Today this heritage is under threat from its own popularity coupled with the reductions in services that come from budgetary shortfalls. That is why Congress and the Obama administration should be commended for including $900 million in the stimulus package specifically for the National Park System.

The deterioration of the National Park System is a national tragedy. It is the most extensive in the world and in 2007 attracted more than 250 million visitors. That is nearly one visit per capita. There are few, if any, other voluntary national programs that can claim that level of popularity. To lose this asset would be to lose one of the greatest tourist attractions in the country and is far more tragic than the loss of a few Wall Street bonus checks. Yet, without increasing the funds available for the Park system, towards which the stimulus package is a first step, these assets will be lost.

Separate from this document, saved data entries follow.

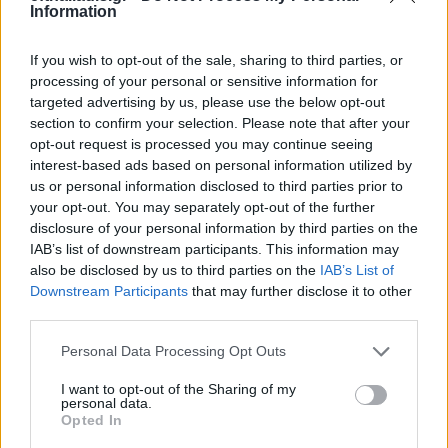
Information
If you wish to opt-out of the sale, sharing to third parties, or
processing of your personal or sensitive information for
targeted advertising by us, please use the below opt-out
section to confirm your selection. Please note that after your
opt-out request is processed you may continue seeing
interest-based ads based on personal information utilized by
us or personal information disclosed to third parties prior to
your opt-out. You may separately opt-out of the further
disclosure of your personal information by third parties on the
IAB’s list of downstream participants. This information may
also be disclosed by us to third parties on the
IAB’s List of
Downstream Participants
that may further disclose it to other
third parties.
Personal Data Processing Opt Outs
I want to opt-out of the Sharing of my
personal data.
Opted In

The National Park system currently runs at an annual budgetary shortfall of 600 million dollars, or 35%. This doesn’t include funding shortfalls for desperately needed infrastructure projects in order to bring park facilities up to date and that total at least $9 billion.
The state of the Blue Ridge Parkway, the nation’s longest and most visited park, illustrates perfectly the state of the system as a whole. Over 200 of the parkway’s restrooms are outdated and utilize sewage systems which were not designed to handle the volume of visitors the Parkway now sees each year. The roadway itself badly needs to be repaved in sections and many of the views, some of the most impressive in the South, are overgrown or no longer exist.

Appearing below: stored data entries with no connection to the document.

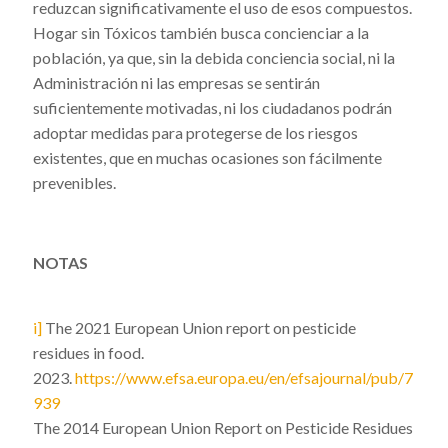
reduzcan significativamente el uso de esos compuestos.
Hogar sin Tóxicos también busca concienciar a la
población, ya que, sin la debida conciencia social, ni la
Administración ni las empresas se sentirán
suficientemente motivadas, ni los ciudadanos podrán
adoptar medidas para protegerse de los riesgos
existentes, que en muchas ocasiones son fácilmente
prevenibles.
NOTAS
i]
The 2021 European Union report on pesticide
residues in food.
2023.
https://www.efsa.europa.eu/en/efsajournal/pub/7
939
The 2014 European Union Report on Pesticide Residues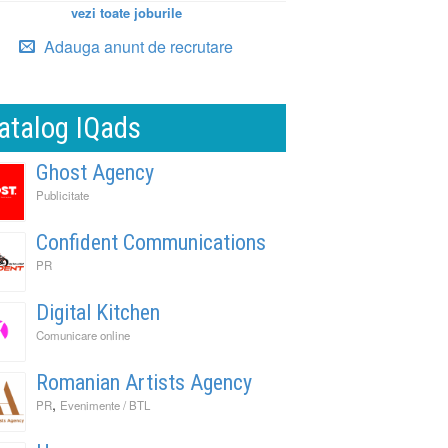
vezi toate joburile
Adauga anunt de recrutare
atalog IQads
Ghost Agency
Publicitate
Confident Communications
PR
Digital Kitchen
Comunicare online
Romanian Artists Agency
,
PR
Evenimente / BTL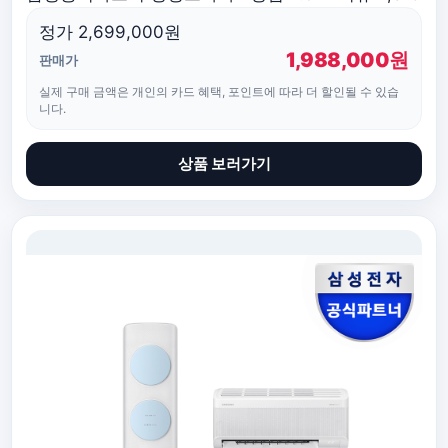
정가 2,699,000원
1,988,000원
판매가
실제 구매 금액은 개인의 카드 혜택, 포인트에 따라 더 할인될 수 있습
니다.
상품 보러가기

In terms of day to day operation the Parkway is also in dire straits. This year the management will continue a hiring freeze even though the workforce has declined 10% since 2001 and 25% of the positions are unoccupied. This number jumps to 40% in the upper levels of the management which has resulted in the delay in the development of a master plan for the Parkway’s management in the next decade. Finally, 40% of the parkway’s current employee’s will retire in the next five years and at the current funding levels the Parkway may not be able to replace them.

This pattern is replicated across the country, from Yosemite to the Hawaiian Volcanoes. In the face of these shortfalls the number of visitors to the parks increased by 6 million from 2003-2007. Without increased funding the parks will not survive the onslaught of visitors from a growing population on an aging infrastructure.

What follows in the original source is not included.